Background: Transcatheter mitral edge-to-edge repair (TEER) is an increasingly common procedure performed on patients with severe mitral regurgitation. This study assessed the impact of race/ethnicity and socioeconomic status on in-hospital complications after TEER. Methods: Cohort-based observational study using the National Inpatient Sample between October 2013 and December 2018. The population was stratified into 4 groups based on race/ethnicity and quartiles of neighborhood income levels. The primary outcome was in-hospital complications, defined as the composite of death, bleeding, cardiac and vascular complications, acute kidney injury, and ischemic stroke. Results: 3795 hospitalizations for TEER were identified. Patients of Black and Hispanic race/ethnicity comprised 7.4% and 6.4%, respectively. We estimated that White patients received TEER with a frequency of 38.0/100,000, compared to 29.7/100,000 for Blacks and 30.5/100,000 for Hispanics.
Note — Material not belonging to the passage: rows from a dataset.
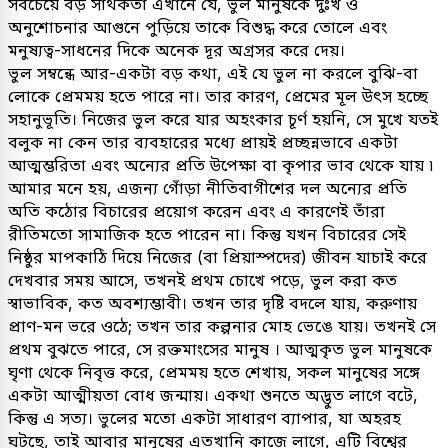
সবচেয়ে বড় সার্থকতা এখানে যে, ভুল মানুষকে দুঃখ ও
অনুশোচনার আগুনে পুড়িয়ে তাকে বিশুদ্ধ করে তোলে এবং
মনুষ্যত্ব-সাধনের দিকে অনেক দূর অগ্রসর করে দেয়।
ভুল সম্বন্ধে আর-একটা বড় কথা, এই যে ভুল না করলে বুঝি-বা
লোকে প্রেমময় হতে পারে না। তার কারণ, প্রেমের মূল উৎস হচ্ছে
সহানুভূতি। নিজের ভুল করে যার অহংকার চূর্ণ হয়নি, সে মুখে যতই
বলুক না কেন তার ব্যবহারের মধ্যে প্রায়ই প্রচ্ছন্নভাবে একটা
আত্মম্ভরিতা এবং অন্যের প্রতি উপেক্ষা বা কৃপার ভাব থেকে যায় ৷
আমার মনে হয়, এজন্য গোঁড়া নীতিবাগীশের দল অন্যের প্রতি
অতি কঠোর বিচারের প্রয়োগ করেন এবং এ কারণেই তাঁরা
রীতিমতো সামাজিক হতে পারেন না। কিন্তু যখন বিচারের সেই
নিষ্ঠুর মাপকাঠি দিয়ে নিজের (বা প্রিয়াস্পদের) জীবন যাচাই করে
দেখবার সময় আসে, তখনই প্রথম চোখে পড়ে, ভুল করা কত
স্বাভাবিক, কত অবশ্যম্ভাবী। তখন তার দৃষ্টি বদলে যায়, করুণায়
প্রাণ-মন ভরে ওঠে; তখন তার কল্পনার মোহ ভেঙে যায়। তখনই সে
প্রথম বুঝতে পারে, সে রক্তমাংসের মানুষ । আত্মকৃত ভুল মানুষকে
ঘৃণা থেকে নিবৃত্ত করে, প্রেমময় হতে শেখায়, সকল মানুষের সঙ্গে
একটা আত্মীয়তা বোধ জন্মায়। একথা শুনতে অদ্ভুত লাগে বটে,
কিন্তু এ সত্য। ভুলের মতো একটা সাধারণ ব্যাপার, যা অহরহ
ঘটছে, তাই আবার মানুষের এতখানি কাজে লাগে, এটি বিশ্বের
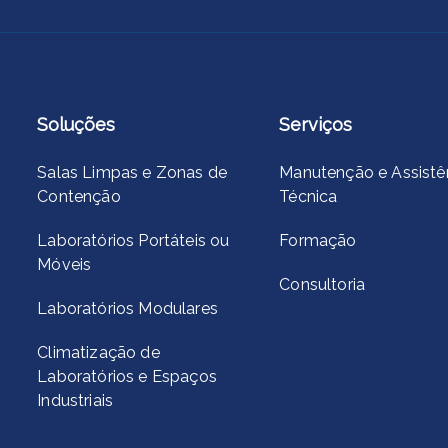
Soluções
Serviços
Salas Limpas e Zonas de
Manutenção e Assistê
Contenção
Técnica
Laboratórios Portáteis ou
Formação
Móveis
Consultoria
Laboratórios Modulares
Climatização de
Laboratórios e Espaços
Industriais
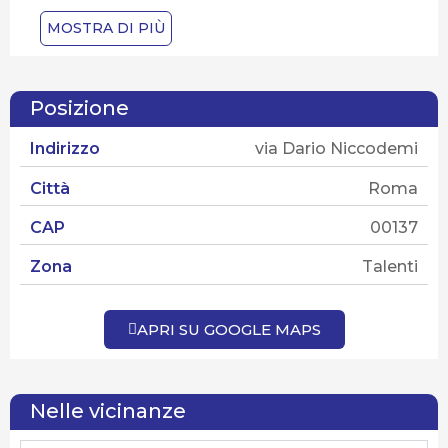
Numero piani
7
MOSTRA DI PIÙ
Ascensore
si
Spese condominiali
140 €
Posizione
Stato dello stabile
ottimo stato
Indirizzo
via Dario Niccodemi
Tipo di contratto
Vendita
Città
Roma
Tipo di proprietà
Piena
CAP
00137
Stato attuale
VENDUTO
Zona
Talenti
APRI SU GOOGLE MAPS
Nelle vicinanze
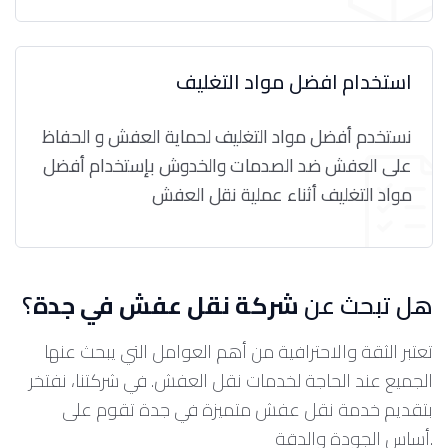
استخدام افضل مواد التغليف
نستخدم أفضل مواد التغليف لحماية العفش و الحفاظ
على العفش ضد الصدمات والخدوش بإستخدام أفضل
مواد التغليف أثناء عملية نقل العفش
هل تبحث عن
شركة نقل عفش في جدة
؟
تعتبر الثقة والاحترافية من أهم العوامل التي يبحث عنها
الجميع عند الحاجة لخدمات نقل العفش. في شركتنا، نفتخر
بتقديم خدمة نقل عفش متميزة في جدة تقوم على
أساس الجودة والدقة.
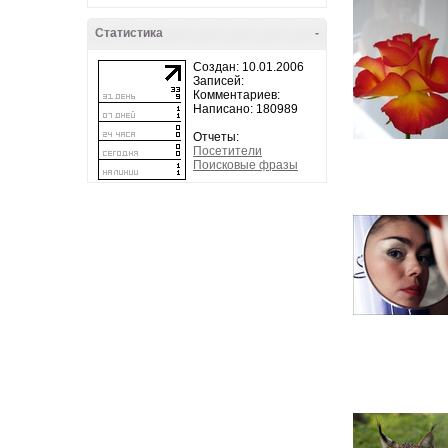
Статистика
-
Создан: 10.01.2006
Записей:
Комментариев:
Написано: 180989
Отчеты:
Посетители
Поисковые фразы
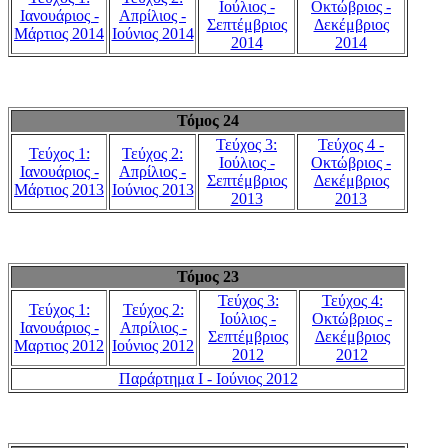
Ιούλιος -
Οκτώβριος -
Ιανουάριος -
Απρίλιος -
Σεπτέμβριος
Δεκέμβριος
Μάρτιος 2014
Ιούνιος 2014
2014
2014
Τόμος 24
Τεύχος 3:
Τεύχος 4 -
Τεύχος 1:
Τεύχος 2:
Ιούλιος -
Οκτώβριος -
Ιανουάριος -
Απρίλιος -
Σεπτέμβριος
Δεκέμβριος
Μάρτιος 2013
Ιούνιος 2013
2013
2013
Τόμος 23
Τεύχος 3:
Τεύχος 4:
Τεύχος 1:
Τεύχος 2:
Ιούλιος -
Οκτώβριος -
Ιανουάριος -
Απρίλιος -
Σεπτέμβριος
Δεκέμβριος
Μαρτιος 2012
Ιούνιος 2012
2012
2012
Παράρτημα Ι - Ιούνιος 2012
In-hospital complications occurred in 20.2% of patients and no differences were found between racial/ethnic groups (P = 0.06). After multilevel modelling, Black and Hispanic patients had similar rate of overall in-hospital complications (OR: 0.84, CI:0.67–1.05 and OR: 0.84, CI:0.66–1.07, respectively) as compared to White patients, however, higher rates of death were observed in Black patients. Individuals living in income quartile-1 had worse in-hospital outcomes as compared to quartile-4 (OR: 1.19, CI:0.99–1.42). Conclusion: In this study assessing racial/ethnic disparities in TEER outcomes, aged-adjusted race/ethnicity minorities were less underrepresented as compared to other structural heart interventions. Black patients experienced a higher rate of in-hospital death, but similar overall rate of post-procedural adverse events as compared to White patients. Lower income levels appear to negatively impact on in-hospital outcomes. Brief summary: This study appraises race/ethnic and socioeconomical disparities in access and outcomes following transcatheter mitral edge-to-edge repair. Racial minority groups were less underrepresented as compared to other structural heart interventions. While Black patients experienced a higher rate of in-hospital death, they experienced similar overall rate of post-procedural complications compared to White patients. Lower income levels also appeared to negatively impact on outcomes.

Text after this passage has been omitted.